Selon plusieurs parents, l’abus d’alcool peut entraîner une dépendance précoce, perturber le développement du cerveau, affecter la mémoire et la concentration, et provoquer à long terme des maladies du foie, des troubles digestifs et des problèmes de santé mentale.

Augustin Batandi, père de famille, considère cette situation comme une menace pour toute une génération.

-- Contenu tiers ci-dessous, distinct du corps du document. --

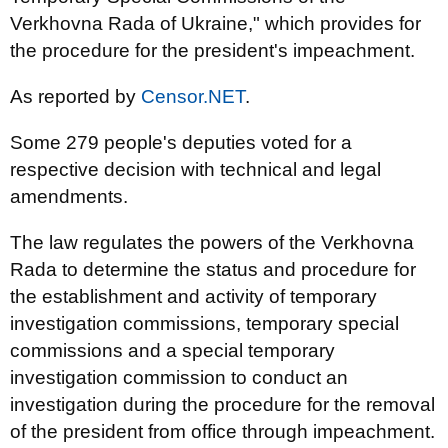
Verkhovna Rada of Ukraine," which provides for
the procedure for the president's impeachment.
As reported by
Censor.NET
.
Some 279 people's deputies voted for a
respective decision with technical and legal
amendments.
The law regulates the powers of the Verkhovna
Rada to determine the status and procedure for
the establishment and activity of temporary
investigation commissions, temporary special
commissions and a special temporary
investigation commission to conduct an
investigation during the procedure for the removal
of the president from office through impeachment.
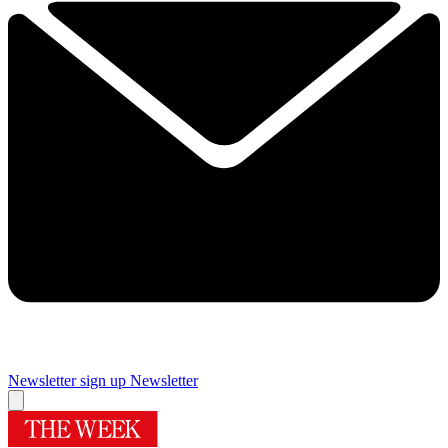
Newsletter sign up
Newsletter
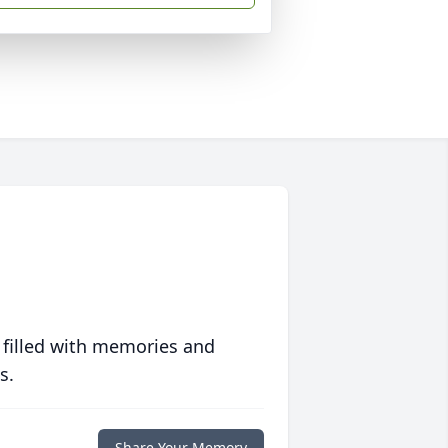
 filled with memories and
s.
Share Your Memory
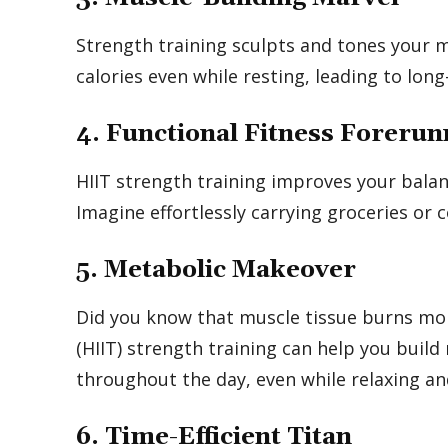
Strength training sculpts and tones your 
calories even while resting, leading to l
4. Functional Fitness Forerun
HIIT strength training improves your balanc
Imagine effortlessly carrying groceries or c
5. Metabolic Makeover
Did you know that muscle tissue burns more
(HIIT) strength training can help you build
throughout the day, even while relaxing an
6. Time-Efficient Titan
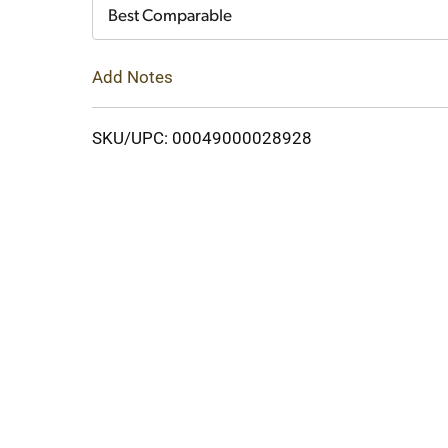
Cart
Best Comparable
Add Notes
SKU/UPC: 00049000028928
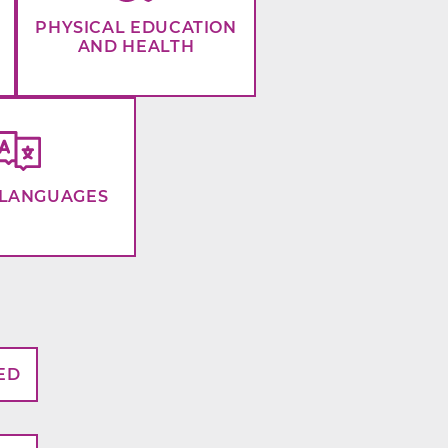
PHYSICAL EDUCATION
AND HEALTH
LANGUAGES
ED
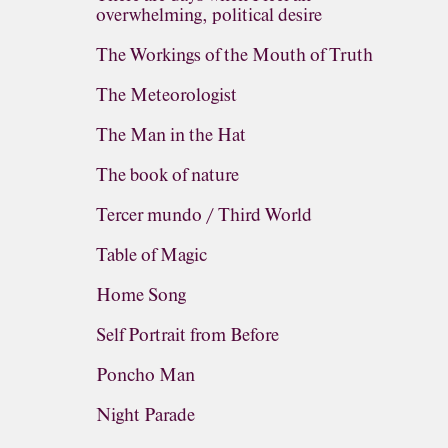
overwhelming, political desire
The Workings of the Mouth of Truth
The Meteorologist
The Man in the Hat
The book of nature
Tercer mundo / Third World
Table of Magic
Home Song
Self Portrait from Before
Poncho Man
Night Parade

« Beaucoup de jeunes pensent trouver un soulagement dans l’alcool, alors qu’ils mettent progressivement leur santé en danger », alerte-t-il.

Marie Chantal Nzigire, mère de quatre enfants, partage la même inquiétude.

« L’alcool affaiblit le corps et perturbe le comportement. Un jeune qui en consomme régulièrement compromet son avenir et son équilibre », affirme-t-elle.

Pour Jean-Claude Bahati, parent d’élève, les conséquences sanitaires sont souvent sous-estimées.

« La dépendance s’installe rapidement. Lorsqu’un adolescent devient accro, il peut souffrir d’anxiété, de dépression et d’autres complications médicales », explique-t-il.

De son côté, Espérance Mukanday, habitante de Panzi, appelle à renforcer la sensibilisation.

« Les jeunes doivent comprendre que l’alcool n’est pas une solution aux difficultés qu’ils traversent. Il détruit lentement leur organisme », souligne-t-elle.

Face à cette situation, les parents demandent une mobilisation des familles, des écoles, des structures sanitaires et des autorités afin de prévenir l’abus d’alcool et de promouvoir des comportements favorables à la santé.

Pour eux, préserver la santé des jeunes aujourd’hui, c’est protéger l’avenir de toute la communauté.